Bugün Efes’in, Milet’in, Priene’nin, Didim’in tanıtımında epey bir yol aldık. Bunları ilk tanıtanları, yöreyi turizme açanları ve hizmetlerini unutulup kaybolmaktan kurtardık. ”Söke ve Harabelerini Koruma ve Kurtarma Cemiyeti” ve bunun vatansever aydın düşüncesine sahip öncülerini ortaya çıkarıp, halkımıza ve turizmcilerimize tanıttık. O değerli insanları burada yeniden anmayı bir vatandaşlık görevi olarak kabul ediyor ve anıyorum. Bunlardan aramızdan ayrılanlara Tanrı’dan rahmet, aramızda olanlara da uzun ömürler diliyorum. Hümeyra Özbaş’ı, Cevat Şakir’i, Ekrem Karakaş’ı, Enver Saatçigil’i, Özer Türk’ü, Ömer Kocaöner’i, Naci Akdoğan’ı, Enver Muratoğlu’nu, Halil Özbaş’ı, Ahmet Güçsav’ı, Kaya Şavkay’ı saygıyla anıyorum. Bu insanlar Aşağı Menderes Havzası Turizm Bahçesi’nin ilk fidanlarını diktiler. Bugün bu fidanlar dal ve budak salarak meyve vermeye başladılar. Bu bahçeden birçok insan yararlanmaktadır.Turizm artık bir sektör, bir hayat kaynağı, bir geçim tarzıdır. Efes’in bu hayat kaynağının can damarı olduğunu unutmamak, yazdıklarımın anlamını kavramak gerek. Amacımız da, çabamızda vatan ve ulus insanlık içindir. İnsanlar kaynaştıkça, birbirlerini tanıdıkça, barışa ve yücelişe kavuşurlar. Efes ile programın birinci bölümü, kıyı bölgesi tamamlandı. Şimdi ikinci bölümüne Allah’ın fırsat ve izniyle başlayacağız. Programın ikinci bölümünde şu antik kent ve kültürleri yer alıp tanıtılacak.

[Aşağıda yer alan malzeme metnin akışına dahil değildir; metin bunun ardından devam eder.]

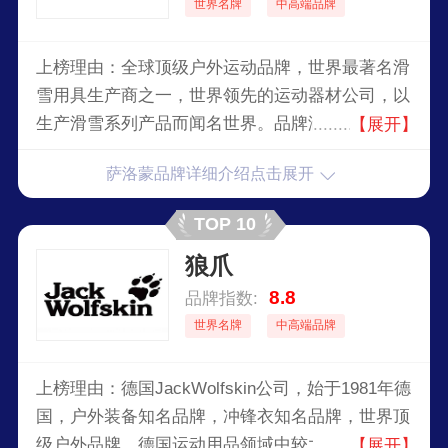
世界名牌
中高端品牌
上榜理由：全球顶级户外运动品牌，世界最著名滑
雪用具生产商之一，世界领先的运动器材公司，以
生产滑雪系列产品而闻名世界。品牌涵盖滑雪、越
【展开】
野跑、徒步和登山等多个领域。Salomon的产品以
萨洛蒙品牌详细介绍点击展开
其创新设计、卓越性能和耐用性深受全球户外爱好
者的喜爱。
TOP 10
狼爪
8.8
品牌指数:
世界名牌
中高端品牌
上榜理由：德国JackWolfskin公司，始于1981年德
国，户外装备知名品牌，冲锋衣知名品牌，世界顶
级户外品牌，德国运动用品领域中较大的特许经营
【展开】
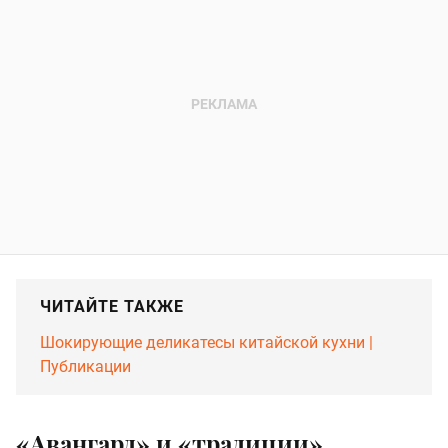
ЧИТАЙТЕ ТАКЖЕ
Шокирующие деликатесы китайской кухни |
Публикации
«Авангард» и «традиции»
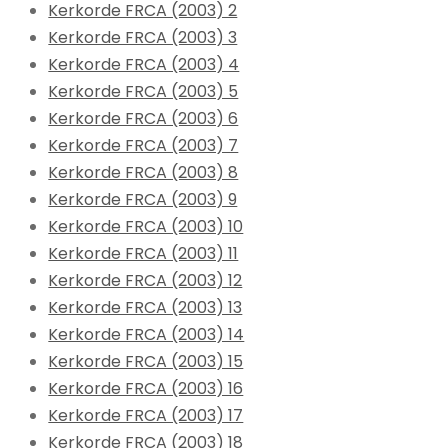
Kerkorde FRCA (2003) 2
Kerkorde FRCA (2003) 3
Kerkorde FRCA (2003) 4
Kerkorde FRCA (2003) 5
Kerkorde FRCA (2003) 6
Kerkorde FRCA (2003) 7
Kerkorde FRCA (2003) 8
Kerkorde FRCA (2003) 9
Kerkorde FRCA (2003) 10
Kerkorde FRCA (2003) 11
Kerkorde FRCA (2003) 12
Kerkorde FRCA (2003) 13
Kerkorde FRCA (2003) 14
Kerkorde FRCA (2003) 15
Kerkorde FRCA (2003) 16
Kerkorde FRCA (2003) 17
Kerkorde FRCA (2003) 18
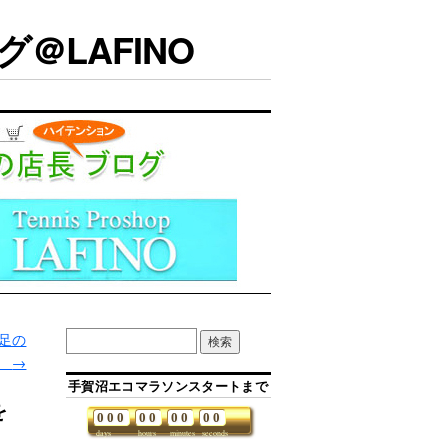
＠LAFINO
足の
。
→
手賀沼エコマラソンスタートまで
を
0
0
0
0
0
0
0
0
0
days
hours
minutes
seconds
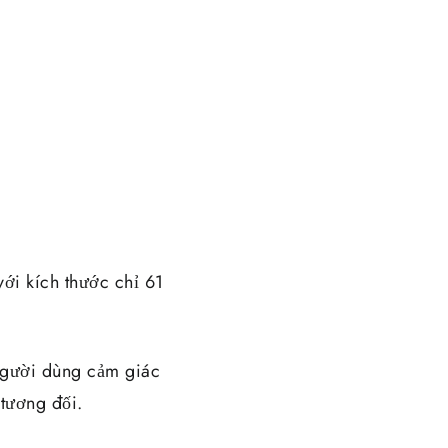
ới kích thước chỉ 61
người dùng cảm giác
tương đối.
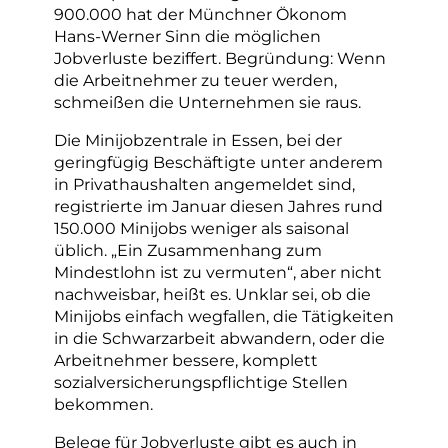
900.000 hat der Münchner Ökonom
Hans-Werner Sinn die möglichen
Jobverluste beziffert. Begründung: Wenn
die Arbeitnehmer zu teuer werden,
schmeißen die Unternehmen sie raus.
Die Minijobzentrale in Essen, bei der
geringfügig Beschäftigte unter anderem
in Privathaushalten angemeldet sind,
registrierte im Januar diesen Jahres rund
150.000 Minijobs weniger als saisonal
üblich. „Ein Zusammenhang zum
Mindestlohn ist zu vermuten“, aber nicht
nachweisbar, heißt es. Unklar sei, ob die
Minijobs einfach wegfallen, die Tätigkeiten
in die Schwarzarbeit abwandern, oder die
Arbeitnehmer bessere, komplett
sozialversicherungspflichtige Stellen
bekommen.
Belege für Jobverluste gibt es auch in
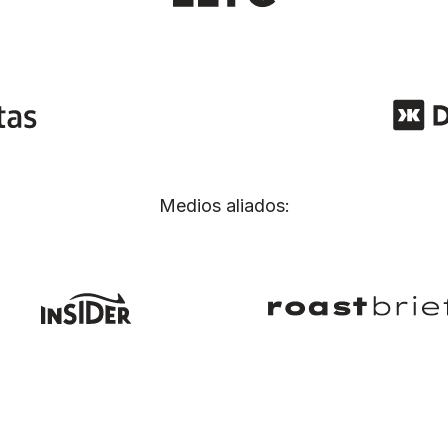
Medios aliados:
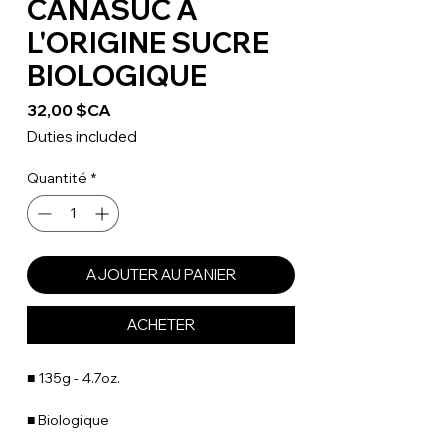
CANASUC À
L'ORIGINE SUCRE
BIOLOGIQUE
Prix
32,00 $CA
Duties included
Quantité
*
AJOUTER AU PANIER
ACHETER
■ 135g - 4.7oz.
■ Biologique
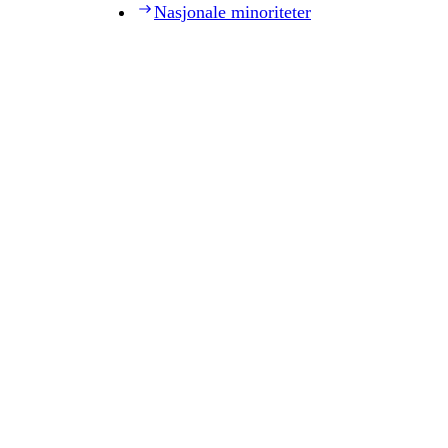
Nasjonale minoriteter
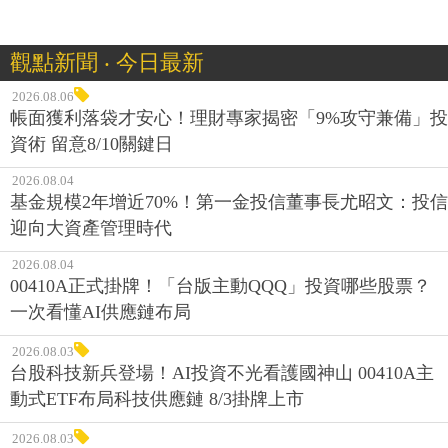
觀點新聞 ‧ 今日最新
2026.08.06
帳面獲利落袋才安心！理財專家揭密「9%攻守兼備」投
資術 留意8/10關鍵日
2026.08.04
基金規模2年增近70%！第一金投信董事長尤昭文：投信
迎向大資產管理時代
2026.08.04
00410A正式掛牌！「台版主動QQQ」投資哪些股票？
一次看懂AI供應鏈布局
2026.08.03
台股科技新兵登場！AI投資不光看護國神山 00410A主
動式ETF布局科技供應鏈 8/3掛牌上市
2026.08.03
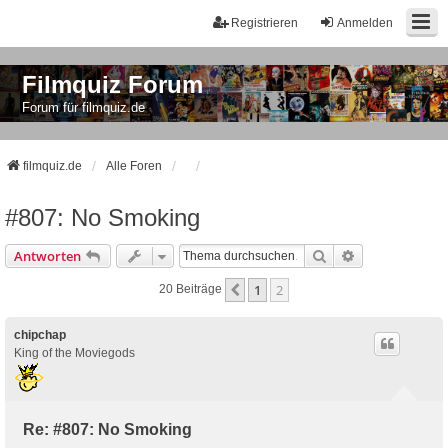
Registrieren
Anmelden
Filmquiz Forum
Forum für filmquiz.de
filmquiz.de
Alle Foren
#807: No Smoking
Suche
Erweiterte Suc
Antworten
1
2
Vorherige
20 Beiträge
chipchap
King of the Moviegods
Re: #807: No Smoking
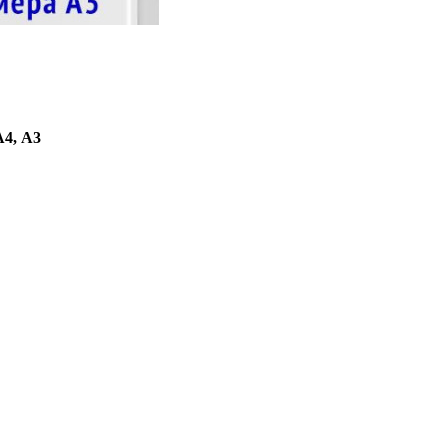
А4, А3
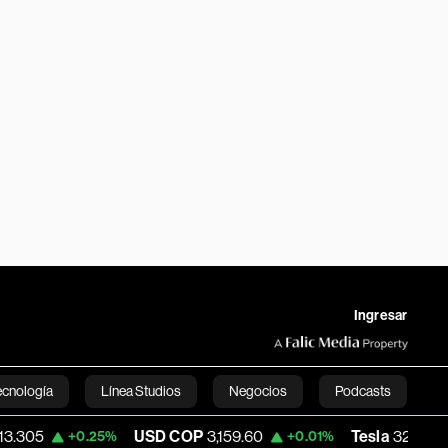
Ingresar
ecnología
Línea Studios
Negocios
Podcasts
USD COP
3,159.60
Tesla
328.50
+0.25%
+0.01%
+2.80%
English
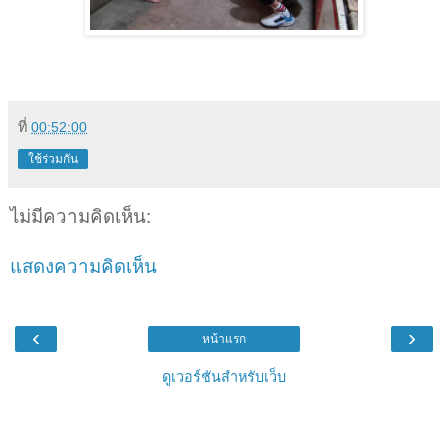
ที่
00:52:00
ใช้ร่วมกัน
ไม่มีความคิดเห็น:
แสดงความคิดเห็น
‹
›
หน้าแรก
ดูเวอร์ชันสำหรับเว็บ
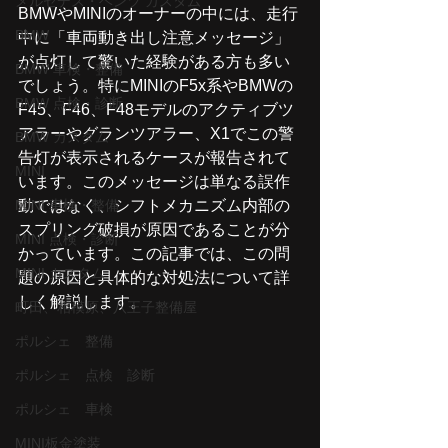
メルセデス・ベンツ カスタム
BMWやMINIのオーナーの中には、走行
BMW
中に「車両動き出し注意メッセージ」
が点灯して驚いた経験がある方も多い
BMW 車検・整備
でしょう。特にMINIのF5x系やBMWの
BMW 点検・診断
F45、F46、F48モデルのアクティブツ
アラーやグランツアラー、X1でこの警
BMW カスタム
告灯が表示されるケースが報告されて
MINI
います。このメッセージは単なる誤作
MINI 車検・整備
動ではなく、シフトメカニズム内部の
スプリング破損が原因であることが分
MINI 点検・診断
かっています。この記事では、この問
MINI カスタム
題の原因と具体的な対処法について詳
しく解説します。
町田、相模原、八王子整備屋
ポルシェ 整備
ポルシェ 点検 診断
ポルシェ 車検
MINI板金塗装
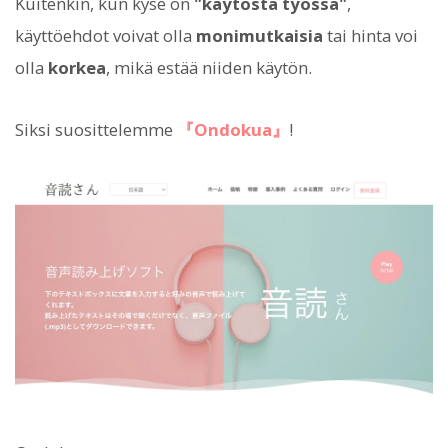
Kuitenkin, kun kyse on
"käytöstä työssä"
,
käyttöehdot voivat olla
monimutkaisia
tai hinta voi
olla
korkea
, mikä estää niiden käytön.
Siksi suosittelemme
『Ondokua』
!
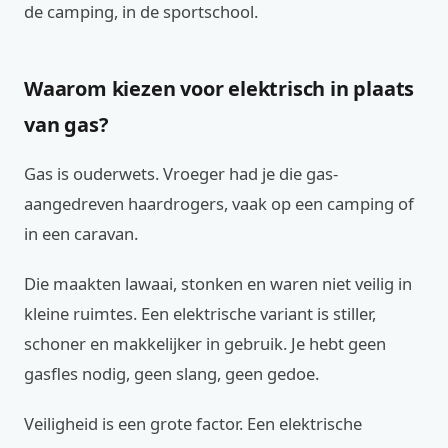
de camping, in de sportschool.
Waarom kiezen voor elektrisch in plaats
van gas?
Gas is ouderwets. Vroeger had je die gas-
aangedreven haardrogers, vaak op een camping of
in een caravan.
Die maakten lawaai, stonken en waren niet veilig in
kleine ruimtes. Een elektrische variant is stiller,
schoner en makkelijker in gebruik. Je hebt geen
gasfles nodig, geen slang, geen gedoe.
Veiligheid is een grote factor. Een elektrische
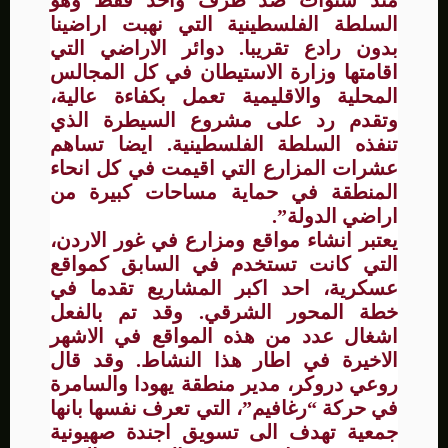
منذ سنوات ضد طرف واحد فقط وهو
السلطة الفلسطينية التي نهبت اراضينا
بدون رادع تقريبا. دوائر الاراضي التي
اقامتها وزارة الاستيطان في كل المجالس
المحلية والاقليمية تعمل بكفاءة عالية،
وتقدم رد على مشروع السيطرة الذي
تنفذه السلطة الفلسطينية. ايضا تساهم
عشرات المزارع التي اقيمت في كل انحاء
المنطقة في حماية مساحات كبيرة من
اراضي الدولة”.
يعتبر انشاء مواقع ومزارع في غور الاردن،
التي كانت تستخدم في السابق كمواقع
عسكرية، احد اكبر المشاريع تقدما في
خطة المحور الشرقي. وقد تم بالفعل
اشغال عدد من هذه المواقع في الاشهر
الاخيرة في اطار هذا النشاط. وقد قال
روعي دروكر، مدير منطقة يهودا والسامرة
في حركة “رغافيم”، التي تعرف نفسها بانها
جمعية تهدف الى تسويق اجندة صهيونية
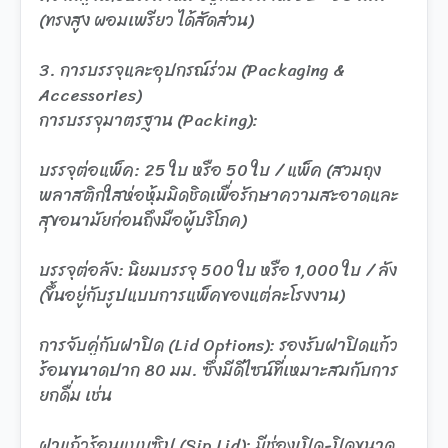
(ทรงสูง ผอมเพรียว ได้สัดส่วน)
3. การบรรจุและอุปกรณ์ร่วม (Packaging &
Accessories)
การบรรจุมาตรฐาน (Packing):
บรรจุต่อแพ็ค: 25 ใบ หรือ 50 ใบ / แพ็ค (สวมถุง
พลาสติกใสห่อหุ้มมิดชิดเพื่อรักษาความสะอาดและ
สุขอนามัยก่อนถึงมือผู้บริโภค)
บรรจุต่อลัง: นิยมบรรจุ 500 ใบ หรือ 1,000 ใบ / ลัง
(ขึ้นอยู่กับรูปแบบการแพ็คของแต่ละโรงงาน)
การจับคู่กับฝาปิด (Lid Options): รองรับฝาปิดแก้ว
ร้อนขนาดปาก 80 มม. ซึ่งมีดีไซน์ที่เหมาะสมกับการ
ยกดื่ม เช่น
ฝาแก้วร้อนแบบซิป (Sip Lid): มีช่องเปิด-ปิดขนาด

PROGRAMIN İKİNCİ BÖLÜMÜNDE YER ALACAK ANTİK KENT VE KÜLTÜRLER
Bu bölümde havza boyunca ilerleyeceğiz. Ortaklar’da Menderes Magnezisi’ni ziyaret edeceğiz. Aydın’da Tralles’i göreceğiz. Sultanhisar’da Nysa tiyatrosunu ve agorasını gezeceğiz. Karacasu’da, aşk ve güzellik tanrıçası Afrodit’e konuk olacağız. Konuksever bu güzel Tanrıça’nın kentinde epey eğleşeceğiz. Çünkü bu kentte Efes kadar ünlü ve görkemlidir. Burada Afrodit’ten ayrılmak zor olsa da, Pamukkale’nin güzelliği bizi çekip alacak. Ver elini diyerek Pamukkale’ye gideceğiz. Sıcak, şifalı travertenden yapılmış havuzlarından yıkanıp, kırmızı suyun renk renk akan şelalesini seyredeceğiz. Pamukkale ve çevresindeki antik kentleri, dünyaca ünlü anıt mezarların süslediği Nekropol’ü gezeceğiz. Bunların hepsini siz değerli okuyucularım için hazırladım. Yine bu köşede, bu sütunlarda zevkle okuyacaksınız. Böylece iki büyük bilim adamının ruhları şad olacak, rüyaları gerçekleşecektir. Onları yani Ord.Prof. Dr. Ekrem Akurgal ve Prof. T. Kenan Erim’i saygıyla anarak birinci bölümü bitiriyoruz. İkinci bölümde tekrar buluşmak üzere hoşçakalın, bizde kalın.